*Exercise objective*. Look for the string "authentication" in the data below, and copy each line that holds it.

(Transcribed page contents)
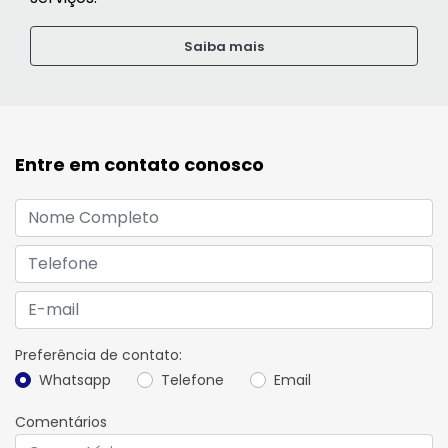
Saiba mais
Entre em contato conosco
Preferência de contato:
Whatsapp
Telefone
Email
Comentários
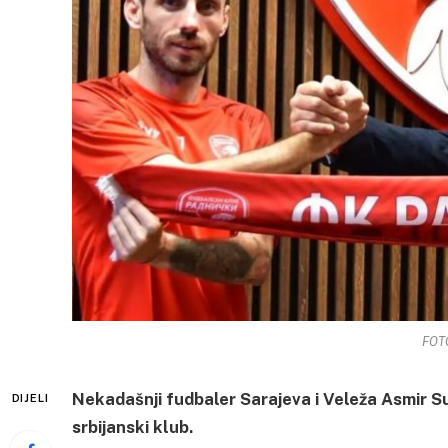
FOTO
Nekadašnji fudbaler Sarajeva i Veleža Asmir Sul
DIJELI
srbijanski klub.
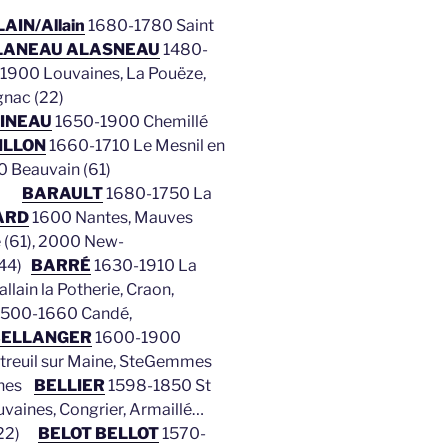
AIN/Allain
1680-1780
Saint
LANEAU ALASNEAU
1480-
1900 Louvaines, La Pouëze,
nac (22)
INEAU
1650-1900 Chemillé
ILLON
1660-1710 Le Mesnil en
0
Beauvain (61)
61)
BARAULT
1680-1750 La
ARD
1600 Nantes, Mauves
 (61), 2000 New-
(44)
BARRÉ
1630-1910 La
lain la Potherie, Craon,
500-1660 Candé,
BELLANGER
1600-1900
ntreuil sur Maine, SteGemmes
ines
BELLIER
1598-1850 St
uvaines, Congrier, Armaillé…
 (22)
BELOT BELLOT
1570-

---

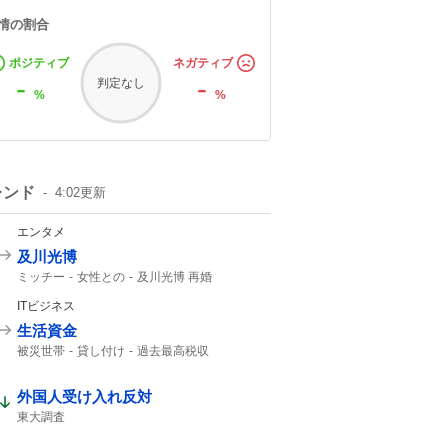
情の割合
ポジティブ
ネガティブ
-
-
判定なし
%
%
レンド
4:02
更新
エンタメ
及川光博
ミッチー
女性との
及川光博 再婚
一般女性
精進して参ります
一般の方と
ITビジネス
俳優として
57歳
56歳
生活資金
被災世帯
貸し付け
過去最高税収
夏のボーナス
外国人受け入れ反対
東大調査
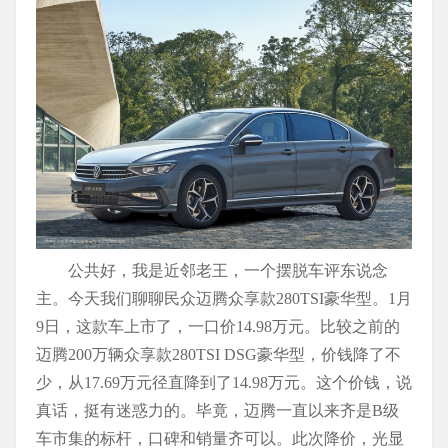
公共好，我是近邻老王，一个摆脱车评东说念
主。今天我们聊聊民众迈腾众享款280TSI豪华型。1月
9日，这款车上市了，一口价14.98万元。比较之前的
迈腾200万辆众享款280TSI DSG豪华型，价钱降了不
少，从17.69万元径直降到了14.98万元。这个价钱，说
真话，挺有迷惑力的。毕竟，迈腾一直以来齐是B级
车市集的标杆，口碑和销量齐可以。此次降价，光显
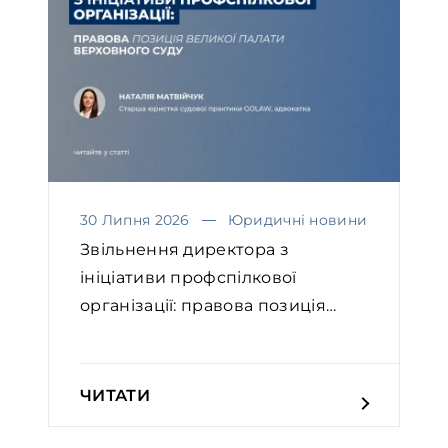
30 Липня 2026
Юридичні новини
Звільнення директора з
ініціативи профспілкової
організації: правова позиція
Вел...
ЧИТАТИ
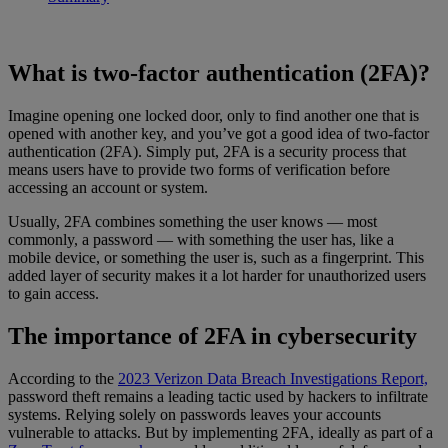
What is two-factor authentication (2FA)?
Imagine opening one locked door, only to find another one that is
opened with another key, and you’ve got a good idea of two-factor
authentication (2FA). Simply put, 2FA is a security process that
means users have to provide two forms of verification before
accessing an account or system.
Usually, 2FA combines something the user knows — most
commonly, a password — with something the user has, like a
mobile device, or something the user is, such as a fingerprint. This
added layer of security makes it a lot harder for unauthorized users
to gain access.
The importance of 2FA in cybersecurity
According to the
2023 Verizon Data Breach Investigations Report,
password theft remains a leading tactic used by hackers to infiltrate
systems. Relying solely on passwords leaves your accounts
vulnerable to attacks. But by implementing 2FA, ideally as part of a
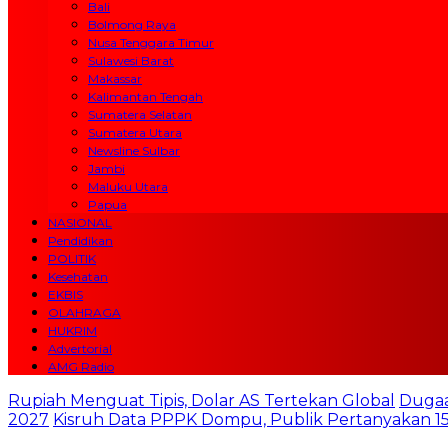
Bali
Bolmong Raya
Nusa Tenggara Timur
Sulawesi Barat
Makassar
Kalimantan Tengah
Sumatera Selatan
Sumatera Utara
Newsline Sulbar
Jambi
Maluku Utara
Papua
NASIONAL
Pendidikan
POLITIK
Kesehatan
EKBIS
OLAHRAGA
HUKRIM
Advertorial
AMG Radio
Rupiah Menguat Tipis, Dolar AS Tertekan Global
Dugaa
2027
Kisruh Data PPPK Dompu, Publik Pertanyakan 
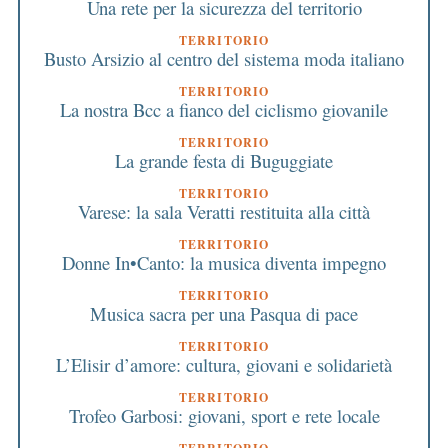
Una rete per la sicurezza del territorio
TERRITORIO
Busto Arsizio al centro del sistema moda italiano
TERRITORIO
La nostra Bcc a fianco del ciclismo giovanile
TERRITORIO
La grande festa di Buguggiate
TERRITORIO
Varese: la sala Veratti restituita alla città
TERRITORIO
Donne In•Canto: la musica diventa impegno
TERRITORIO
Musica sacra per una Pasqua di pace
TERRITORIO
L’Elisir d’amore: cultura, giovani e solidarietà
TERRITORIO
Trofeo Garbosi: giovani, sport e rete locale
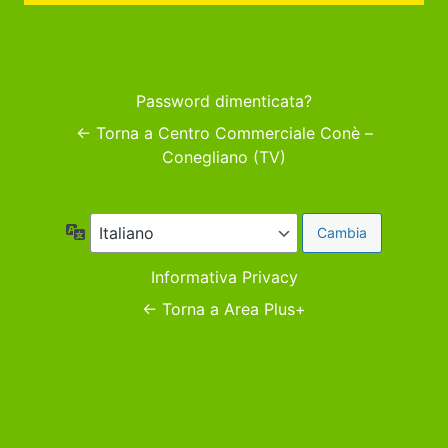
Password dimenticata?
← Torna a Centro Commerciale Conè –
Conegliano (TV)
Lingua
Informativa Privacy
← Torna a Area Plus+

*Solution below*.
What is two-factor authentication (2FA)?
authentication (2FA). Simply put, 2FA is a security process that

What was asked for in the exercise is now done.